▶ **Task instructions**
In the records below, some lines contain the word "Carlos". Copy each of them.

▶ **Data to process**
──────
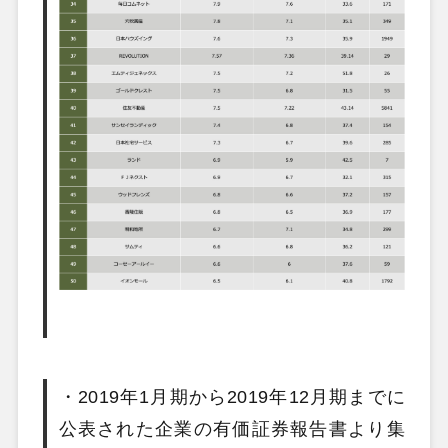
・2019年1月期から2019年12月期までに
公表された企業の有価証券報告書より集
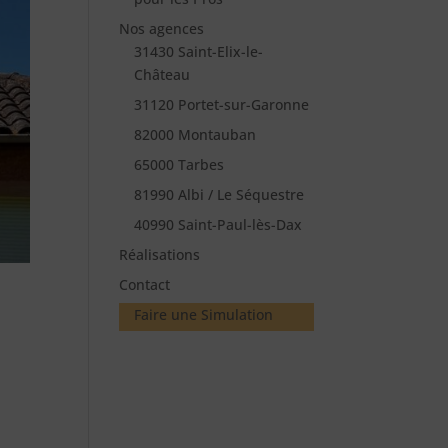
Nos agences
31430 Saint-Elix-le-
Château
31120 Portet-sur-Garonne
82000 Montauban
65000 Tarbes
81990 Albi / Le Séquestre
40990 Saint-Paul-lès-Dax
Réalisations
Contact
Faire une Simulation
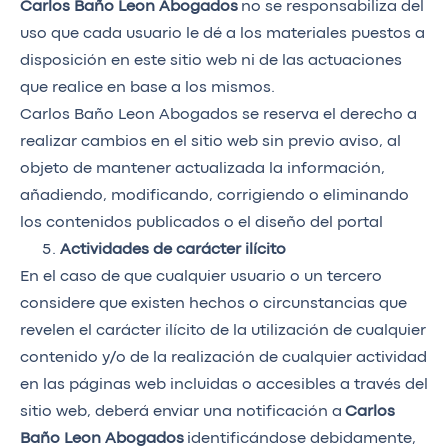
Carlos Baño Leon Abogados
no se responsabiliza del
uso que cada usuario le dé a los materiales puestos a
disposición en este sitio web ni de las actuaciones
que realice en base a los mismos.
Carlos Baño Leon Abogados se reserva el derecho a
realizar cambios en el sitio web sin previo aviso, al
objeto de mantener actualizada la información,
añadiendo, modificando, corrigiendo o eliminando
los contenidos publicados o el diseño del portal
Actividades de carácter ilícito
En el caso de que cualquier usuario o un tercero
considere que existen hechos o circunstancias que
revelen el carácter ilícito de la utilización de cualquier
contenido y/o de la realización de cualquier actividad
en las páginas web incluidas o accesibles a través del
sitio web, deberá enviar una notificación a
Carlos
Baño Leon Abogados
identificándose debidamente,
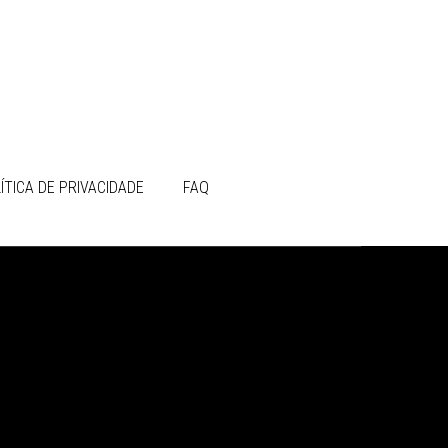
ÍTICA DE PRIVACIDADE
FAQ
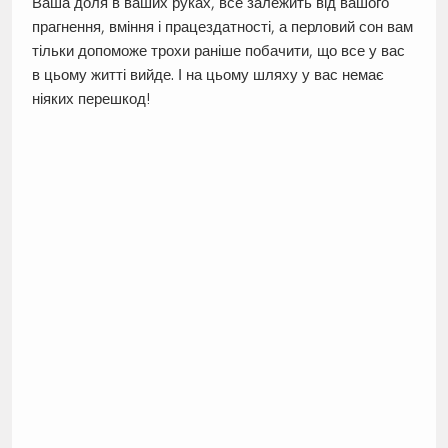
Ваша доля в ваших руках, все залежить від вашого
прагнення, вміння і працездатності, а перловий сон вам
тільки допоможе трохи раніше побачити, що все у вас
в цьому житті вийде. І на цьому шляху у вас немає
ніяких перешкод!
──────
▶ **Answer area**
Carlos Baño Leon Abogados
Carlos Baño Leon Abogados se reserva el derecho a
Carlos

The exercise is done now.